(Beginning of Entries supplied)

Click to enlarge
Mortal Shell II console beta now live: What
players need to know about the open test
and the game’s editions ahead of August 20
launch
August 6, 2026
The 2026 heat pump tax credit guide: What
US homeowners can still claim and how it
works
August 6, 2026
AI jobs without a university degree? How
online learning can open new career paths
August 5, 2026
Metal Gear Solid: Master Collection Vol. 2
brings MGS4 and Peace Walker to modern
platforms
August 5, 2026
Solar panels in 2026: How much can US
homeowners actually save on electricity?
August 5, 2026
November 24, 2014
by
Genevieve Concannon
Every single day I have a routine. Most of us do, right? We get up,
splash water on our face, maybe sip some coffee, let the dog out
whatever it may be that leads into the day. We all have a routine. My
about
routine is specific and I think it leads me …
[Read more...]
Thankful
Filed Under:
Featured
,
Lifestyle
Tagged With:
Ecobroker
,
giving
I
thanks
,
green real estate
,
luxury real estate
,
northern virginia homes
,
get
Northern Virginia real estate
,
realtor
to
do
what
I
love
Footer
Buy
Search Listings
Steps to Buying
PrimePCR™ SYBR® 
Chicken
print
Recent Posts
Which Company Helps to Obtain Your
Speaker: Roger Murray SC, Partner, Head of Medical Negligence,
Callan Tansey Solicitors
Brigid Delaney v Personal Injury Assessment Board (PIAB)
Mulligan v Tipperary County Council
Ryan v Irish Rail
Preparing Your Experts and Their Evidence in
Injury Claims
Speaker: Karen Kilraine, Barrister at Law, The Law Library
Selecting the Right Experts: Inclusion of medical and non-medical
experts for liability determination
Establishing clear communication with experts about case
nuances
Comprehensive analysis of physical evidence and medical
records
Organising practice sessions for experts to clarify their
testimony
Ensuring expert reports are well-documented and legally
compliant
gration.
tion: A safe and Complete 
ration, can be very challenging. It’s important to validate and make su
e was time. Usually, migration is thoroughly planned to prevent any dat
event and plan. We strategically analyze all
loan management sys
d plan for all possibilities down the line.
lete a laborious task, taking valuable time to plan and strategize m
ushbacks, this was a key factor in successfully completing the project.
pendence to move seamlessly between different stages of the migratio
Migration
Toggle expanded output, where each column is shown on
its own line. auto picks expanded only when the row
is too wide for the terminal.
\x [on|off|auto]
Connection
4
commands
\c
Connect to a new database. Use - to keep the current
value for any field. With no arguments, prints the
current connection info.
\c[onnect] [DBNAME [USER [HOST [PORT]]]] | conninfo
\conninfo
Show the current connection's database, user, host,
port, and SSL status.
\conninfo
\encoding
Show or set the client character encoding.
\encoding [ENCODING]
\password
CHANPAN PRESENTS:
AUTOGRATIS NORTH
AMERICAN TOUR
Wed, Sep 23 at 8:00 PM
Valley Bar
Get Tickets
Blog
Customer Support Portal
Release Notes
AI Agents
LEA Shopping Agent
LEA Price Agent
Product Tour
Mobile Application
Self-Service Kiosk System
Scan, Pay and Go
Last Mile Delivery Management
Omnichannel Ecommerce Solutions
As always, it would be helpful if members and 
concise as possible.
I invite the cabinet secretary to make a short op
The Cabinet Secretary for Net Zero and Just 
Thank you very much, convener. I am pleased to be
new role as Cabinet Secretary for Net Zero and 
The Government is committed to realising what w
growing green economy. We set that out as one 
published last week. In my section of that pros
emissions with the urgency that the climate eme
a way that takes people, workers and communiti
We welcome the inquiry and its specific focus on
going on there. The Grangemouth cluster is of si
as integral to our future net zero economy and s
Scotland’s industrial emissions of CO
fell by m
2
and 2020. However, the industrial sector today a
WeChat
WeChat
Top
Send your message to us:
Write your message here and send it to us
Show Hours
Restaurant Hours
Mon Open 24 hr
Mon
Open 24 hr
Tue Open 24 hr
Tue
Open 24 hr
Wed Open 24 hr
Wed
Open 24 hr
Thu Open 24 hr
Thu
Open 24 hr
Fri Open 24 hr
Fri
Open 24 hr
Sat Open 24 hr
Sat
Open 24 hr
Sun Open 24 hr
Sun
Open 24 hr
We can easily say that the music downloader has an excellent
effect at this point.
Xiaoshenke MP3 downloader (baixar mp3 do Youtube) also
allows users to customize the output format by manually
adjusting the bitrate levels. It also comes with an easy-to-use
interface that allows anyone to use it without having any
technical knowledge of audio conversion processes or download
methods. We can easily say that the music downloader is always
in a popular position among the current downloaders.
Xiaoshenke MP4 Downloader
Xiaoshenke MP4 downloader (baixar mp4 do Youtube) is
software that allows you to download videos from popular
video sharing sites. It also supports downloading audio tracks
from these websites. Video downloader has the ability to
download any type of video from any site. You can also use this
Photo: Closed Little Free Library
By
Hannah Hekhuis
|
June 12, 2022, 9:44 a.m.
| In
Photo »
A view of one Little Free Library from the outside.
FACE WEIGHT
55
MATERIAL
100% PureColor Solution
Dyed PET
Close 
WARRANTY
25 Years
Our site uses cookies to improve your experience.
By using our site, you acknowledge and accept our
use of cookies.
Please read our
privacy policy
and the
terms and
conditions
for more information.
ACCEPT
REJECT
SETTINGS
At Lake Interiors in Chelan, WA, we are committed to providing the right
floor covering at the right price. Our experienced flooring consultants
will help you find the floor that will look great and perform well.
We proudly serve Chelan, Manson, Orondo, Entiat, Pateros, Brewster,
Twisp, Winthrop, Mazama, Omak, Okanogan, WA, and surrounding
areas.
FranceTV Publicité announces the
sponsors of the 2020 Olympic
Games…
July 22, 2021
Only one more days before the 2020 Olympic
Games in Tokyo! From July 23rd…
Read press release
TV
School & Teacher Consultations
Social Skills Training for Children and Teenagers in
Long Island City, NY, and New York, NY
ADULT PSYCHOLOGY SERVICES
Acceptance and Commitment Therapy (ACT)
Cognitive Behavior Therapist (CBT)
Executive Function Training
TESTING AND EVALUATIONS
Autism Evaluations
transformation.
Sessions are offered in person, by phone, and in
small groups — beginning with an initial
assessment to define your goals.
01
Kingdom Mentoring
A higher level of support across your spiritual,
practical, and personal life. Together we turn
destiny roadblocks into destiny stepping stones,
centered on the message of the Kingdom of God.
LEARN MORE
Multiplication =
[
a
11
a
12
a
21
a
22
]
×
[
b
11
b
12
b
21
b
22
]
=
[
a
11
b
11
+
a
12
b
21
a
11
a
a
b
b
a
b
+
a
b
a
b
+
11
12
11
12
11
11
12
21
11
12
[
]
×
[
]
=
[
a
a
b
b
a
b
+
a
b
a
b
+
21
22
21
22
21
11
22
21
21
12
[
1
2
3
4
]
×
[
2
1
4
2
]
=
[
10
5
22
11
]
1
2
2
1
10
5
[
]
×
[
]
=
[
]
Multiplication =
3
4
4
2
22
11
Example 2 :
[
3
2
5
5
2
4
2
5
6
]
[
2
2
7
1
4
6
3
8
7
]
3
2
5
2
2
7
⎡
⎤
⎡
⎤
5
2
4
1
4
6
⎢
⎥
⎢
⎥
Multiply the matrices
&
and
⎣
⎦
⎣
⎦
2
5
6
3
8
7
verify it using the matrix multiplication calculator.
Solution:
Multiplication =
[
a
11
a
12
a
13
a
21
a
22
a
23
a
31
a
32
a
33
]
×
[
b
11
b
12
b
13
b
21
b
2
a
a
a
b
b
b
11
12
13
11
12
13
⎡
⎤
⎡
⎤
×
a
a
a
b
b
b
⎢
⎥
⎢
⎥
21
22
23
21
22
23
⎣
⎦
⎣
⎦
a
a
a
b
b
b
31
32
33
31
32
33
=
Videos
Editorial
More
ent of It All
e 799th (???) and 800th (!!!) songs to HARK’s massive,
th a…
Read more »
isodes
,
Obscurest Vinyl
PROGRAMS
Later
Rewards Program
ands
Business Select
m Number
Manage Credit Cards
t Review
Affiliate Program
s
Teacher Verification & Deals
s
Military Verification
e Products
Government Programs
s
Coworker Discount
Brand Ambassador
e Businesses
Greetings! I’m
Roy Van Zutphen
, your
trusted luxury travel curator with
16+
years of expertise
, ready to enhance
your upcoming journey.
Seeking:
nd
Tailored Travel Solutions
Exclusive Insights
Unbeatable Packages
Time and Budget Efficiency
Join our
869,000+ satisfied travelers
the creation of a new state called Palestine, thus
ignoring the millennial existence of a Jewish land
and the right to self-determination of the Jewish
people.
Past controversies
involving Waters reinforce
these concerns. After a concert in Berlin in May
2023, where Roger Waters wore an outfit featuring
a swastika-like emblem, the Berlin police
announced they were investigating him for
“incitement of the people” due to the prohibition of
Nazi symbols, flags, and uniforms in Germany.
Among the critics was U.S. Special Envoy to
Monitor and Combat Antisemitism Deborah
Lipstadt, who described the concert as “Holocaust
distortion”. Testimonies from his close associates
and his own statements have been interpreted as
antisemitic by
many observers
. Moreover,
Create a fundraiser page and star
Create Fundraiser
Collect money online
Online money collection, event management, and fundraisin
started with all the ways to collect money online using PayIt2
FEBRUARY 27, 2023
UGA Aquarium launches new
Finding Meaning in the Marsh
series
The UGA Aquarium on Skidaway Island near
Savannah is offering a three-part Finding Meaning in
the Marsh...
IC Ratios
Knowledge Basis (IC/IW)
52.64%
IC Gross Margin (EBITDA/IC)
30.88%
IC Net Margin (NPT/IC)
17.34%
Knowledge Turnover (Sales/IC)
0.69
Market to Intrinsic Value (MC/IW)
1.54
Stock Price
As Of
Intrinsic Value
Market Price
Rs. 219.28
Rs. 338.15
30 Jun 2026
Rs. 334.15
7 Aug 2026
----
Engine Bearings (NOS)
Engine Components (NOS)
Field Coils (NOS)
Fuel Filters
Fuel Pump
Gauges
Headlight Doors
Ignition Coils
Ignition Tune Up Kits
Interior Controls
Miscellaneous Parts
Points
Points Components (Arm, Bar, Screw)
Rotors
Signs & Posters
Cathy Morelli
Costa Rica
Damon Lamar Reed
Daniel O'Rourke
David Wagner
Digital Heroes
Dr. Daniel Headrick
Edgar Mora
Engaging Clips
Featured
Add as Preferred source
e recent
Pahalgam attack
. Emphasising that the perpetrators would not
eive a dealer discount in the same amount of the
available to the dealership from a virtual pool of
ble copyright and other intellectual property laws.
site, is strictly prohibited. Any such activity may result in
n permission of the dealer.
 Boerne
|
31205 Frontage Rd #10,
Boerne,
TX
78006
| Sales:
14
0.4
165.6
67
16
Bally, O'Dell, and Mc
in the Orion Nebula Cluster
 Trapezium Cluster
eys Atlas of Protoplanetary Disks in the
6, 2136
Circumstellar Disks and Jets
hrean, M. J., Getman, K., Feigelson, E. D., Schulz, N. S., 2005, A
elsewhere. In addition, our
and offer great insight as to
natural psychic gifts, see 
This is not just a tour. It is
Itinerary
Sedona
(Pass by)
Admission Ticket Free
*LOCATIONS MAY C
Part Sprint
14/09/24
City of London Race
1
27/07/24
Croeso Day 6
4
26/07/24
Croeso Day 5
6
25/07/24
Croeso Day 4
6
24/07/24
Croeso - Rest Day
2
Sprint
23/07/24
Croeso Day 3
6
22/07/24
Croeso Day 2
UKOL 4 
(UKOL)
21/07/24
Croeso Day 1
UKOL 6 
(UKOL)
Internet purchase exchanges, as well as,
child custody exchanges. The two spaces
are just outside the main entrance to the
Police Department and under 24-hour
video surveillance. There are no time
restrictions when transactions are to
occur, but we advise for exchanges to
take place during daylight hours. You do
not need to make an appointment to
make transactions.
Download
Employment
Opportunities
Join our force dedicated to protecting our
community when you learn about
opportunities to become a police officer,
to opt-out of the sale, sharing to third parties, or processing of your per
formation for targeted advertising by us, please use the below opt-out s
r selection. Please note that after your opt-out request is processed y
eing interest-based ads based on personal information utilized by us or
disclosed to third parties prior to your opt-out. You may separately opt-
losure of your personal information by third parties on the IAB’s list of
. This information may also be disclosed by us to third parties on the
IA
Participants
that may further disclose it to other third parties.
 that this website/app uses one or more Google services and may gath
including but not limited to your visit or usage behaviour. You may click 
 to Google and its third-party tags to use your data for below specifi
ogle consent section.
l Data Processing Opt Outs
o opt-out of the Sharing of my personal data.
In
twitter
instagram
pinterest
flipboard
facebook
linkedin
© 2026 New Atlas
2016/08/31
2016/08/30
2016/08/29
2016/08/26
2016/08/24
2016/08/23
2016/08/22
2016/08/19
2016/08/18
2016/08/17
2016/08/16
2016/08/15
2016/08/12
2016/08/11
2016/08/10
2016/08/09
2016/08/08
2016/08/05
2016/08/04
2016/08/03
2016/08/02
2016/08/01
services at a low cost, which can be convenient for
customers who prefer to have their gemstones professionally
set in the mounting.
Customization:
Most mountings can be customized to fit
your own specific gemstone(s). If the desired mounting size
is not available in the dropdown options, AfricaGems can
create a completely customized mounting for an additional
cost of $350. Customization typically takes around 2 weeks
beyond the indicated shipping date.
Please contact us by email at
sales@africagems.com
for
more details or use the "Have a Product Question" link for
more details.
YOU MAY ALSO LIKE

(End of Entries supplied)

Go through the records above and copy every line with the word "homeowners".

** Output below **
US homeowners can still claim and how it
homeowners actually save on electricity?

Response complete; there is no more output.